Why We Abandoned Python
After 18 Months

18 months of production Python. A working orchestrator. Tests passing. Then we rewrote it in Go. Not a port — a new system. Here’s why.

Applied Minds AI
·
Architecture Decision

The short version

The RapidLaunch orchestrator was built in Python/Flask over 18 months. It worked. We rewrote it in Go anyway. Python’s duck typing hides errors until runtime — and in infrastructure code, runtime errors mean misconfigured servers. Celery’s distributed async is fragile compared to goroutines. Deployment is virtualenv hell vs. a single binary. And AI-generated Python has the worst signal-to-noise ratio of any major language. The internal documentation says “NEW system, not a port.” The Python codebase was frozen and reclassified as reference material.

The Decision

The RapidLaunch orchestrator was originally built in Python. Flask for the API. Celery for async processing. SQLAlchemy for the ORM. Redis for the message broker. 18 months of development, a working product, tests passing, deployed in production.

We rewrote it in Go.

Not a port — the internal documentation explicitly says “NEW system, not a port.” The Python codebase was frozen and reclassified as “reference material for understanding requirements, not a codebase to translate.” We didn’t translate line by line. We took the requirements, the lessons, and the domain knowledge — and built it properly in a language suited to what we were actually building.

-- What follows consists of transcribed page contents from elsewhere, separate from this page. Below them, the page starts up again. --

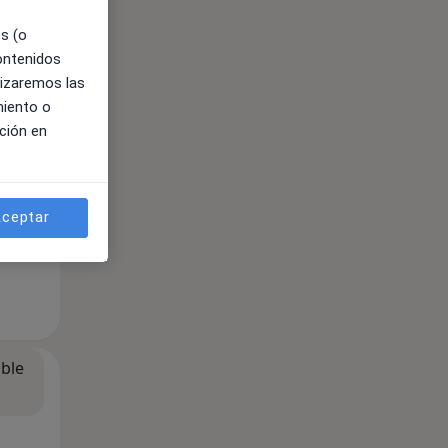
es (o
ible
contenidos
lizaremos las
miento o
ción en
ceptar
ible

Duck Typing Hides Errors Until Production

Python’s dynamic typing is a feature in exploratory code and a liability in infrastructure. A function that accepts Any and returns Any works fine until a string arrives where an integer was expected — and in infrastructure code, that runtime error doesn’t mean a failed page render. It means:

IMAGE

Architecture ComparisonArchitecture comparison: Side-by-side — Python orchestrator (left) with duck-typed modules, runtime errors, GIL bottleneck vs Go rewrite (right) with typed interfaces, compile-time guarantees, goroutine concurrency

A container provisioned with the wrong VMID
A firewall rule applied to the wrong interface
A DNS record pointing at the wrong IP
A secret injected into the wrong container

We enforced type hints. We ran mypy. We added runtime validation. And still, Python’s type system is advisory — it doesn’t prevent the code from running with wrong types. It just warns you, if you remember to check.

Go’s type system catches these at compile time. The code doesn’t run until the types are correct. In infrastructure orchestration, that’s not a convenience — it’s a safety requirement.

Deployment Hell vs. Single Binary

Deploying a Python application means managing virtualenvs, pip dependencies, version conflicts, system Python vs. project Python, and the occasional C extension that won’t compile on the target. Every dependency is a potential failure point, and dependencies have dependencies.

Go compiles to a single static binary. Copy the file. Run it. No runtime. No package manager. No virtual environment. No “works on my machine.”

For an orchestrator that runs on multiple Proxmox nodes across multiple data centres, this is the difference between reliable deployment and deployment roulette. One binary per node. scp it. systemctl restart. Done.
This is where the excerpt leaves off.